前夜







 大きな花束に大きな歓声。そして綺麗なドレスに美味しい料理。すごく豪勢で本来であれば誰しもが羨むような結婚式。これにはゼ〇シィもビックリだろう。あくまでも本来であれば、だ。僕が女の子か、もしくは魔王が女の子ならば問題は無かった。贅沢を言えば人間であればなお良かった。しかし、事はそう簡単な事では無いようだ。










「こ、子供って僕の子供ですか?」


「それ以外に誰が?」


「え、そ、それは魔王様との子供ですか?」


「当たり前だろう」


 開いた口が塞がらず、このまま顎が外れてしまうのではないか。そんな不安がよぎる程にアホ面をしていただろう。


「あ、あの~、僕一応男だった記憶がぁ」


「なに、心配せんでもよい。王族にオスやメスなどの概念は無いからな」


 いやいやいやいや。魔王が妊娠するならまだしも僕は生身の人間だから。どうやったら男が妊娠するんだよ!


「そもそもなぜ僕が…」


「何故って、ヌシがあんなにも求めてきたのではないか。ワシもちょいとハッスルしすぎたかのう」


 ガハハハハと笑う姿を見て僕は意識を失いそうだった。いや、意識を失ったといっても過言では無かった。開いた口は既に地の底までいっていた。

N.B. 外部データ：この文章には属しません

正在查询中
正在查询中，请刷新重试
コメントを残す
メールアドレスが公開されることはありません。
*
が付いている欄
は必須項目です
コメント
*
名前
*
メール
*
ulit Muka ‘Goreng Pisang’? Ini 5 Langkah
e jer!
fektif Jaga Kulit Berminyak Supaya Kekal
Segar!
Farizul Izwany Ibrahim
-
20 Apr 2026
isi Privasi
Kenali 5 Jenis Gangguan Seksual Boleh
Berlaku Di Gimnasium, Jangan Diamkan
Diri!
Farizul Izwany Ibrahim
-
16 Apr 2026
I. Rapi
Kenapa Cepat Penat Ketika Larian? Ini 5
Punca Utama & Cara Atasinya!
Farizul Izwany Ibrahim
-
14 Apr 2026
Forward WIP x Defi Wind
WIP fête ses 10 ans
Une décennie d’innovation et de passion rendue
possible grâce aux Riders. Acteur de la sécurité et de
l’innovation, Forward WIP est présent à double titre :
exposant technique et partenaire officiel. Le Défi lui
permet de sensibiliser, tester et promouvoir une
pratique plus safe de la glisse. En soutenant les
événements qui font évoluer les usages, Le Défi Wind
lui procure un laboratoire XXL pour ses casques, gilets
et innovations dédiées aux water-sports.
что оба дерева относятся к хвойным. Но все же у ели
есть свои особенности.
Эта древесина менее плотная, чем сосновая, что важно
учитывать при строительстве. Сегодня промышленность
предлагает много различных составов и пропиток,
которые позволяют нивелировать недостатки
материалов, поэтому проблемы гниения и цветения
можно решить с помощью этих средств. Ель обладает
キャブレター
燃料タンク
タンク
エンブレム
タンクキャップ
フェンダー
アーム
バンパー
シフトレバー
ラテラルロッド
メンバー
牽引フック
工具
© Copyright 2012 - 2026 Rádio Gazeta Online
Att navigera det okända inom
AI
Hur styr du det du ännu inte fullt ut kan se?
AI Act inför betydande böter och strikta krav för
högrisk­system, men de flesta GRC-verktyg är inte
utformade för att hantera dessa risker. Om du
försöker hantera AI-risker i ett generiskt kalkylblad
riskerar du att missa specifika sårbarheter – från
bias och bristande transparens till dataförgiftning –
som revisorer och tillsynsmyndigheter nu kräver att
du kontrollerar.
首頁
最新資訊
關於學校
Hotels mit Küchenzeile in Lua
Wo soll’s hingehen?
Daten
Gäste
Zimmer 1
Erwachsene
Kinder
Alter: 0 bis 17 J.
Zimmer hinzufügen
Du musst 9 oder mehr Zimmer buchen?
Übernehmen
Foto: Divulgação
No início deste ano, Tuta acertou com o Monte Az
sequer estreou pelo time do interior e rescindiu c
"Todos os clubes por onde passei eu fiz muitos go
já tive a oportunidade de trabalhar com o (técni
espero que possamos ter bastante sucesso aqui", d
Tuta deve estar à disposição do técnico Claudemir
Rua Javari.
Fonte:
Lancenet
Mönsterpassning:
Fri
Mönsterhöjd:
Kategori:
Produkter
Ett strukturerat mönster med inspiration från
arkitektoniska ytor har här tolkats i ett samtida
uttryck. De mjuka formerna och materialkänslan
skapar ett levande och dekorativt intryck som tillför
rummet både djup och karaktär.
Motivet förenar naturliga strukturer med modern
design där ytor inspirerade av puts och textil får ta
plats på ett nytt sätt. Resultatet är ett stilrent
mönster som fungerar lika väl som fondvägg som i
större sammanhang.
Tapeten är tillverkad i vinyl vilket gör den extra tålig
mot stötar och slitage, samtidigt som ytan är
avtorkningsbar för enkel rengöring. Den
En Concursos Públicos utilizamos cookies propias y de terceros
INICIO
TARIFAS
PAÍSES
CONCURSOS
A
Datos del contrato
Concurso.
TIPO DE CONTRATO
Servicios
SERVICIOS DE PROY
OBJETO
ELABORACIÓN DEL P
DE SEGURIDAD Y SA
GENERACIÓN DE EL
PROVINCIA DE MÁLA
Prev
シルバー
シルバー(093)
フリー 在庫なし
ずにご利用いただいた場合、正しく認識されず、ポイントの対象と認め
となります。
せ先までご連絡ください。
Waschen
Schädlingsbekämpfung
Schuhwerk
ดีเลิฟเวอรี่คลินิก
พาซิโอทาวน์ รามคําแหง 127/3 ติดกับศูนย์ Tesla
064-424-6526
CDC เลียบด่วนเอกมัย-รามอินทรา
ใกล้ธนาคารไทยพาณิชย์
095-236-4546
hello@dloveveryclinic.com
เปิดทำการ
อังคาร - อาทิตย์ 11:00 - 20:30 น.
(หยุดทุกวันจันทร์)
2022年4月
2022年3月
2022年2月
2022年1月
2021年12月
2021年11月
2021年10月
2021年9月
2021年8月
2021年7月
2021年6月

 僕はもしかしてそういう趣味があったのか?見た目は完全に厳ついオッサンだぞ?実は僕は野獣先輩だったのか?野獣先輩どころか野獣魔王じゃあないか。既に性癖の方位磁針が狂ってやがる!!


「なに心配するな。人間だからといって差別はせん。ワシはしっかり責任をとる男だ。ちょうど嫁もおらんかったしのう」


 さっきより大きな声で笑う魔王。なに粋な計らいだろ?見たいな顔でドヤ顔してんだよ…いい迷惑だよ…


「で、でもまだ子供が出来たかどうかは…」


「安心せい。王族の種は1発じゃ」


 安心どころが発狂しそうですけど。


「それに王族の子は1ヶ月で生まれてくるからのう」


 安心させてください。出来てますよ。


「さて婚姻式の準備でもするかのう。綾汰よ、ヌシも早く支度をせい。」


 なんで名前を知っているのかとも聞けずにエルフに引きづられていく。あぁ、話がややこしすぎて何も分かんないよ。

 部屋に連れられると、そこには今よりも豪勢な、キレイなドレスがかかっていた。


「さぁ王妃様。お着替え下さいませ。」


 化粧道具を持ち、エルフはニコニコ笑っている。

 あぁ、やっぱり僕の扱いは女なのね。